The book's wider political engagement is layered and interesting. Though set in the twenty-second century, the book is peppered with images that feel distinctly 2022. In a shopping centre we find mannequins wearing “state-of-the-art masks with sweat-absorbing fabric and high-quality voice filters,” and when Janelle makes a school visit she chastises her sister that “Some parents get mad when you ask kids their pronouns these days, especially little ones.” These are obvious extensions of the popularisation of masks amid the COVID-19 pandemic and the current transphobic panic in American schools. But Swirsky also taps into contemporary frustrations with political gridlock in the US. The most bleakly funny note in the book is that it apparently took a near-miss with nuclear winter to spur the American government to implement UBI, but the progressive stasis of our current political moment apparently reasserted itself after that. Janelle says she warned at the time that “whatever we didn’t make sure to fix then, it probably wasn’t going to get fixed for a long time,” and Nevaeh bitterly asserts that “You were right!” The book is clear-eyed about policy decisions and their impacts on the characters, but it is never didactic; it's a winning formula that prompts political reflection while still feeling emotionally honest.
All of which said, there are one or two weaknesses on display. Much stress is laid early in the book on one of Janelle's camera drones breaking, but this inconvenience never really plays into the story again, leaving it a setup without a payoff. You may also have noticed a lack of quotes from the Olivia strand in this review; this is because her chapters are remarkably static. While other characters trek for miles, fend off home invasions, and pound the pavement looking for interviews, Olivia stays in one room and gets high with a bunch of wealthy arseholes. It's an effective portrayal of the sociopathic rich, and it leads to an effective gut punch of an ending, but this section of the book can't help feeling less dynamic than the others given its focus and concerns. And while the individual plotlines are all effective bits of fiction on their own terms, the decision not to have any of the viewpoint characters meet each other may leave some a little disappointed.
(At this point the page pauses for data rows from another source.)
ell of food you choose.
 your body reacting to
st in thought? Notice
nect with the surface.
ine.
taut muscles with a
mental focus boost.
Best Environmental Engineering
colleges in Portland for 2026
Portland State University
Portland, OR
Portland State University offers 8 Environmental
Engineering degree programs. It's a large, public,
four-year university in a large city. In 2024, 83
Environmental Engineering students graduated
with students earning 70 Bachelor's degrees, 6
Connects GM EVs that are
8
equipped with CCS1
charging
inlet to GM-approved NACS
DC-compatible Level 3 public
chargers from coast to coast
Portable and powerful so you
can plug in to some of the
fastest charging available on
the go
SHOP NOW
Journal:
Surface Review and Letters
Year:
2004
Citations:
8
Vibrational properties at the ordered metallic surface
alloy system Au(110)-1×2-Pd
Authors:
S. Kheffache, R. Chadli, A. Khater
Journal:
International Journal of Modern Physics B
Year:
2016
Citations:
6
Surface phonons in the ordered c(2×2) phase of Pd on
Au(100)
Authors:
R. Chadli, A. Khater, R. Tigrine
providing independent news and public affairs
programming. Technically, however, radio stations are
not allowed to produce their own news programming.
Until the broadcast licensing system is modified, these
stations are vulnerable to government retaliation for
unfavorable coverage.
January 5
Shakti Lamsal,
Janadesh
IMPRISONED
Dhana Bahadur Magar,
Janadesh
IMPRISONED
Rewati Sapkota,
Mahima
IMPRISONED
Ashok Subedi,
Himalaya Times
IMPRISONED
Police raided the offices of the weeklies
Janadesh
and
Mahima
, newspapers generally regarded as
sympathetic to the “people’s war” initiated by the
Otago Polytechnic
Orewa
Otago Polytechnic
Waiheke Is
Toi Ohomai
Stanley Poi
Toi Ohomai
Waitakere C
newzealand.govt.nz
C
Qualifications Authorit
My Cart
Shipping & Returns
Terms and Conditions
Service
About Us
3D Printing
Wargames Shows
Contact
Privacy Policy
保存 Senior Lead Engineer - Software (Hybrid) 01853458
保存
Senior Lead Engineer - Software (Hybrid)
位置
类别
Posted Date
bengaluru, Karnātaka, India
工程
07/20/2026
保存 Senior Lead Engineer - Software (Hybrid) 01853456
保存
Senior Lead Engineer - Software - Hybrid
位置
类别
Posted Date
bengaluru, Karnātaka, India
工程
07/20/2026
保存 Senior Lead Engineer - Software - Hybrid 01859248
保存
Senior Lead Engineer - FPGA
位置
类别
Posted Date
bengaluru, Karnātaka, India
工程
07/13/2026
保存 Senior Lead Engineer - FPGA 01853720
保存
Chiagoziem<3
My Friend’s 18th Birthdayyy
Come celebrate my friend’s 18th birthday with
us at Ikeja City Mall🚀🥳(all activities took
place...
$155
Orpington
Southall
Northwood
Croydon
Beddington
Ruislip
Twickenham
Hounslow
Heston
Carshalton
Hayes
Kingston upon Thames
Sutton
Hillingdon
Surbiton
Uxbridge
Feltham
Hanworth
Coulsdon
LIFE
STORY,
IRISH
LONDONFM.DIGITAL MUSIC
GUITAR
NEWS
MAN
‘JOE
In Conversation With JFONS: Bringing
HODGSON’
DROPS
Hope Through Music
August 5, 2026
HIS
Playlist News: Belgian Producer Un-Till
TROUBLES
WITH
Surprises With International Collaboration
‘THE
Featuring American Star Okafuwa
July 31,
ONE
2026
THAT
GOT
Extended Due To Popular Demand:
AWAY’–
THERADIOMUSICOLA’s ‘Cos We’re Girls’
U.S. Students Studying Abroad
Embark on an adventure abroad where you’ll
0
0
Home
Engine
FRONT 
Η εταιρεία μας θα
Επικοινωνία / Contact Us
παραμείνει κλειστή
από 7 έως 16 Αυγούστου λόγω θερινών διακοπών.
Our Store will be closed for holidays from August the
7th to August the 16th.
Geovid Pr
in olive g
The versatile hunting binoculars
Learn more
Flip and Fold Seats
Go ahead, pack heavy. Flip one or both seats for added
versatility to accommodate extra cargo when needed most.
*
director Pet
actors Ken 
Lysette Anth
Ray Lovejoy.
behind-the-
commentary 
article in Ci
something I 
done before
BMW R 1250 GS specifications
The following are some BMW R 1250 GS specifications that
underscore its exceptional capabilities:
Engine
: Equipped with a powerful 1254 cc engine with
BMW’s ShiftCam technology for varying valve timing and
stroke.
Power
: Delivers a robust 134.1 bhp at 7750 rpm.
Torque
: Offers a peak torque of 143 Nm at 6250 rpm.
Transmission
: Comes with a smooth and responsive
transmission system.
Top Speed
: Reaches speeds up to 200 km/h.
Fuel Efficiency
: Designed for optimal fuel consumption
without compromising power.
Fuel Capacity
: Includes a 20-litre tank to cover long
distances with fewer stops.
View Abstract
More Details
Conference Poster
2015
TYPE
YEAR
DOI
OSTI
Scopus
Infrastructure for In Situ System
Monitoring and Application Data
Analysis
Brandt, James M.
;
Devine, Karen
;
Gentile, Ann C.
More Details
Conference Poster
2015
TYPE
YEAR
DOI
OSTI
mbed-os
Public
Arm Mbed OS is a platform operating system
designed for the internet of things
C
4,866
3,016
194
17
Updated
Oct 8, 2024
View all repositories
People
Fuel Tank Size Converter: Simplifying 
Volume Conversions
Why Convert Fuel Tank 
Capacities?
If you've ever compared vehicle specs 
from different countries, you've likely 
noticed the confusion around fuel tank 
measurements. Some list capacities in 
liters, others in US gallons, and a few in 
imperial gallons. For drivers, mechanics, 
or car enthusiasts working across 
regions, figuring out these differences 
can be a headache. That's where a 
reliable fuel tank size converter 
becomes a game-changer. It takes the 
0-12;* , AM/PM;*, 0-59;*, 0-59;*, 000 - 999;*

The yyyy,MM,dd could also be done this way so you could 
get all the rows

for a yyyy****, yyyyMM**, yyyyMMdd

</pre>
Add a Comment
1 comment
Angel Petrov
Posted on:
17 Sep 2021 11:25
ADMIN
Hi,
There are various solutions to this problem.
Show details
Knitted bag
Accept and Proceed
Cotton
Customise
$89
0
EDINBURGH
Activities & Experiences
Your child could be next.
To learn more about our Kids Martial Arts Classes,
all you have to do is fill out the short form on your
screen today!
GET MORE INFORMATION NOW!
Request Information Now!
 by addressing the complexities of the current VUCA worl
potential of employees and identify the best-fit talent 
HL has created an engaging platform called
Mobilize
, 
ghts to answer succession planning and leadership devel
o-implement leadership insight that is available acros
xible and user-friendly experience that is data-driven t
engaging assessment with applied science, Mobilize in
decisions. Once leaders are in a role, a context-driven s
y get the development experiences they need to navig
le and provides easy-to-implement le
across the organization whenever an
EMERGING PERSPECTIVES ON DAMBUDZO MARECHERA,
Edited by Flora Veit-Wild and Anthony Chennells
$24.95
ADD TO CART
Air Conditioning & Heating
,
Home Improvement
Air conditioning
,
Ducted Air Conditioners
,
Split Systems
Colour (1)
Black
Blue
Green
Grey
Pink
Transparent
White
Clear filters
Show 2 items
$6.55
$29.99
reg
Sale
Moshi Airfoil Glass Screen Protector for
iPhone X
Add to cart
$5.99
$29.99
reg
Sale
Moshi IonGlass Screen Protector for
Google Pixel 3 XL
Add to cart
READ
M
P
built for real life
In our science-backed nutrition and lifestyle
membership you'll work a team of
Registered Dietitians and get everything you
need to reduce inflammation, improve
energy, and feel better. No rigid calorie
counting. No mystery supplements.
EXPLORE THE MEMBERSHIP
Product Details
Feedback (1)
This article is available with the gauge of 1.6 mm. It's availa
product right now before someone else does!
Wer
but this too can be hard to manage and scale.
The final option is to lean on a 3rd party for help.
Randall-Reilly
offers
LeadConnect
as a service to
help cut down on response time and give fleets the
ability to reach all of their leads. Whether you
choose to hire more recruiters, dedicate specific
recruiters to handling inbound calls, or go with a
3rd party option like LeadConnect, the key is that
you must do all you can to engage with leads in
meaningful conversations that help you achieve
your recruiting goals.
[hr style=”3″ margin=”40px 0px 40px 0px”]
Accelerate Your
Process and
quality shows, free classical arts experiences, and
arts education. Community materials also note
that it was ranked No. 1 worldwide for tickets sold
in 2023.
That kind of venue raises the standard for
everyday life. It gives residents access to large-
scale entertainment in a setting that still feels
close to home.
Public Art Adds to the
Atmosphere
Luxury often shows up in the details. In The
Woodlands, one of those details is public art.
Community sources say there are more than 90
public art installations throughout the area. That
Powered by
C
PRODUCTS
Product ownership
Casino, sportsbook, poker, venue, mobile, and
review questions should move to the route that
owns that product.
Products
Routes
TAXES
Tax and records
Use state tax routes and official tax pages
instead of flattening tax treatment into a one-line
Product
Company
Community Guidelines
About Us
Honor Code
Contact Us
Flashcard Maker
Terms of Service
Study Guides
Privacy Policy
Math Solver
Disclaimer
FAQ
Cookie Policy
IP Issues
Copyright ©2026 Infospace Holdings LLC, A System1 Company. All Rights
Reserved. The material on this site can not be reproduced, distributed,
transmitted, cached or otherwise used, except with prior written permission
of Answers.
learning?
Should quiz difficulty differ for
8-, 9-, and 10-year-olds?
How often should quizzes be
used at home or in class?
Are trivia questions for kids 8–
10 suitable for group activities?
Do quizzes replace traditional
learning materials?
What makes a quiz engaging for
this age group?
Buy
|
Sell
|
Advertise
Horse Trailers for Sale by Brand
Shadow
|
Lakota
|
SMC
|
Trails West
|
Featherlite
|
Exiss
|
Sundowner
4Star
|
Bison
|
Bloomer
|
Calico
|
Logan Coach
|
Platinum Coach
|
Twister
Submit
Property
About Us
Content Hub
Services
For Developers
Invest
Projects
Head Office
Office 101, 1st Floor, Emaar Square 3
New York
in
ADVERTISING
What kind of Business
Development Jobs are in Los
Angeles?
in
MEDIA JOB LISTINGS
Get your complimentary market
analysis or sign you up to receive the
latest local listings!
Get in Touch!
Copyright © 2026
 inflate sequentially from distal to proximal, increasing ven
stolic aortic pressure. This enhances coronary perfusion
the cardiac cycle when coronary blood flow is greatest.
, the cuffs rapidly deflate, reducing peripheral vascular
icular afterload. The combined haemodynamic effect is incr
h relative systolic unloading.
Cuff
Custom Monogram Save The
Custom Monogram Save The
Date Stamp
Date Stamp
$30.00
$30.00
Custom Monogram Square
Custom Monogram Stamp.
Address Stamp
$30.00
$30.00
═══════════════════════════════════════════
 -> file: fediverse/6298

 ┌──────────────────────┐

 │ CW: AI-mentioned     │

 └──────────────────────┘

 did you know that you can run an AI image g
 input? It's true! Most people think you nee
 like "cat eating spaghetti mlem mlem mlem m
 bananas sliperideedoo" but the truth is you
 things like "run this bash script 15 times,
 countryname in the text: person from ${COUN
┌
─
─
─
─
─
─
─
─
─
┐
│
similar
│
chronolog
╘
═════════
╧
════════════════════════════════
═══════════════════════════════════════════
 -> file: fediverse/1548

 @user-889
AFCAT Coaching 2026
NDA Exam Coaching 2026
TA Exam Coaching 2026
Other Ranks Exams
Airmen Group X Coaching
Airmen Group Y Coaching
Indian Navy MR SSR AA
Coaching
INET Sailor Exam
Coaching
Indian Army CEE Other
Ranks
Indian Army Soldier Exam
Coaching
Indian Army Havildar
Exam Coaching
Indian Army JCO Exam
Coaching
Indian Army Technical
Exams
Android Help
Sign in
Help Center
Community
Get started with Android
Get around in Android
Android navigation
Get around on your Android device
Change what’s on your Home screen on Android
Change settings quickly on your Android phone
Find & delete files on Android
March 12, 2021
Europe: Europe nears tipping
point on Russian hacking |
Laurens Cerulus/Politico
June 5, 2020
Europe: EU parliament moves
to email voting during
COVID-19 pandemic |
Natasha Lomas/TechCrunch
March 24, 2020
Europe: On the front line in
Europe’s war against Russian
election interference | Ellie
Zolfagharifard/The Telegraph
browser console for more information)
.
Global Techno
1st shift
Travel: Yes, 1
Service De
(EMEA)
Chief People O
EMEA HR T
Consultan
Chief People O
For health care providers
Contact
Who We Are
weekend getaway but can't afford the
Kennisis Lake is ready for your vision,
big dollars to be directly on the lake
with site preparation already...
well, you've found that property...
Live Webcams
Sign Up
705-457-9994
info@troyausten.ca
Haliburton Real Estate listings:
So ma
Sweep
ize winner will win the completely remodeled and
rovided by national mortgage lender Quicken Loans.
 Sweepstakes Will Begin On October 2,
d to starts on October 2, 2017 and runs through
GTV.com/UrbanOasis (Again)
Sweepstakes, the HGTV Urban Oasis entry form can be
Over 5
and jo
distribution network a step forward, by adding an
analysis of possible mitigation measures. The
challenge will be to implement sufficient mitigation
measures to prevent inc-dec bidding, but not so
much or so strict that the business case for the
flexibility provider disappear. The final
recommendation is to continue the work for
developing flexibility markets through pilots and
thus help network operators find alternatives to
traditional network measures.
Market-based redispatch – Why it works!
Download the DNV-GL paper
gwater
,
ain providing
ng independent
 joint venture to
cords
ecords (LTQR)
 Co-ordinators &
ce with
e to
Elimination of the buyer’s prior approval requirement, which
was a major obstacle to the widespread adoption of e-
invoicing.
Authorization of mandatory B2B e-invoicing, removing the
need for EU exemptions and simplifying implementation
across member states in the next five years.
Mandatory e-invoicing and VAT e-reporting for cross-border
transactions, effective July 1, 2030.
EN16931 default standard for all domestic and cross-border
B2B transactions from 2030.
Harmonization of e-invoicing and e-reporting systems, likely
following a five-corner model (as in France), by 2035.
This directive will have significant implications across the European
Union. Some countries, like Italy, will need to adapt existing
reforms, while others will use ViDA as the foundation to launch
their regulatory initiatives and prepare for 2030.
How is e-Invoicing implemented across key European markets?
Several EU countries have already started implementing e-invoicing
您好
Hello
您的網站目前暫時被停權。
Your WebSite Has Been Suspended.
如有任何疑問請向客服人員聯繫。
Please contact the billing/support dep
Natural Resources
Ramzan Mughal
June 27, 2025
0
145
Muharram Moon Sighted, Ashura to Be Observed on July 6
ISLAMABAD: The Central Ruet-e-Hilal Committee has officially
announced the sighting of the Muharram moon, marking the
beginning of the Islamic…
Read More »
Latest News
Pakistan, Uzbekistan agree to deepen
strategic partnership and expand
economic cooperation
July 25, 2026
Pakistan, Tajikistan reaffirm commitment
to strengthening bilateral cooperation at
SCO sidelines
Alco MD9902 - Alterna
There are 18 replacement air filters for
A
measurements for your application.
A chance encounter between any or all of them might have pushed the book from good to transcendent, and allowed for some commentary on how these different strata of society interact.
Readers looking for a definitive statement on the value or misguidedness of UBI as a concept will not find it in January Fifteenth. They will, however, find a compelling story about people, told with nuance, conviction, and style. While individual characters have clear thoughts, motivations, and agendas, there is no proselytising from the book itself, beyond an unwavering commitment to human dignity. You may approach January Fifteenth with a few questions about UBI, but you will likely leave with several more to guide further reading; with yet more blueprints to design your own traffic jams.